Quero eu dizer que as sociedades construídas no Brasil, em Goa, no Peru, ou no México, eram por força daquele pensamento que estava subjacente à colonização, e necessariamente, sociedades mestiças.
E já agora queria também acrescentar que na presença de Portugal em Angola, em Moçambique, em Timor ou na Guiné não se consegue certamente vislumbrar em momento histórico algum o impulso de extermínio dos naturais - coisa que nem o mais acérrimo dos críticos dessa presença alguma vez alegou.
A tese do papel decisivo do espírito do Velho ou do Novo Testamento nas várias colonizações europeias, com todas as imperfeições que essas abstracções explicativas sempre transportam, apresenta-se bem vistas as coisas com mais poder explicativo do que alguns gostariam - e não me parece merecedora de rejeição liminar.

5 Comments:

At 6:21 da tarde, Blogger O Corcunda said...

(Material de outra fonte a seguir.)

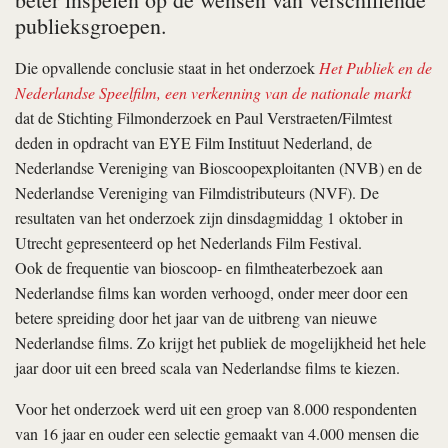
publieksgroepen.
Die opvallende conclusie staat in het onderzoek
Het Publiek en de
Nederlandse Speelfilm, een verkenning van de nationale markt
dat de Stichting Filmonderzoek en Paul Verstraeten/Filmtest
deden in opdracht van EYE Film Instituut Nederland, de
Nederlandse Vereniging van Bioscoopexploitanten (NVB) en de
Nederlandse Vereniging van Filmdistributeurs (NVF). De
resultaten van het onderzoek zijn dinsdagmiddag 1 oktober in
Utrecht gepresenteerd op het Nederlands Film Festival.
Ook de frequentie van bioscoop- en filmtheaterbezoek aan
Nederlandse films kan worden verhoogd, onder meer door een
betere spreiding door het jaar van de uitbreng van nieuwe
Nederlandse films. Zo krijgt het publiek de mogelijkheid het hele
jaar door uit een breed scala van Nederlandse films te kiezen.
Voor het onderzoek werd uit een groep van 8.000 respondenten
van 16 jaar en ouder een selectie gemaakt van 4.000 mensen die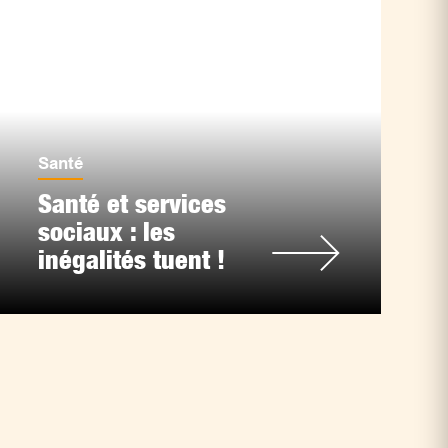
Santé
Santé et services
sociaux : les
inégalités tuent !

Muito a propósito! Já começamos a conhecer o totalitarismo colonial dos povos pós-cristãos... Nos últimos dias no Afeganistão!

 
At 11:08 da tarde, Blogger Nacionalista said...

É uma interpretação curiosa mas que me parece muito certeira.

 
At 2:31 da manhã, Blogger Mendo Ramires said...

Boa tese.

 
At 5:27 da manhã, Blogger acja said...

Muito boa teoria.
Sinceramente, muito boa.
Também pode ajudar a explicar a arrogância e parcialidade dos saxões.

 
At 1:08 da tarde, Blogger vs said...

Estou de acordo com a sua tese, mas permito-me deixar duas interrogações no 'ar' (já sei que tem como política n responder a comentários):

Mas o Antigo Testamento não faz parte da Bíblia?

Não foi o Antigo Testamento, também ele, inspirado por Deus?